▶ TASK ITEM:
Reproduce the records that follow exactly; any picture among them stays out.

Dataset items
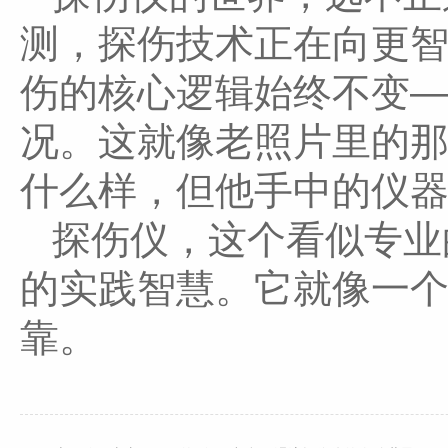
测，探伤技术正在向更
伤的核心逻辑始终不变
况。这就像老照片里的
什么样，但他手中的仪
探伤仪，这个看似专业
的实践智慧。它就像一
靠。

▶ THE COMPLETED TASK:
测，探伤技术正在向更
伤的核心逻辑始终不变
况。这就像老照片里的
什么样，但他手中的仪
探伤仪，这个看似专业
的实践智慧。它就像一
靠。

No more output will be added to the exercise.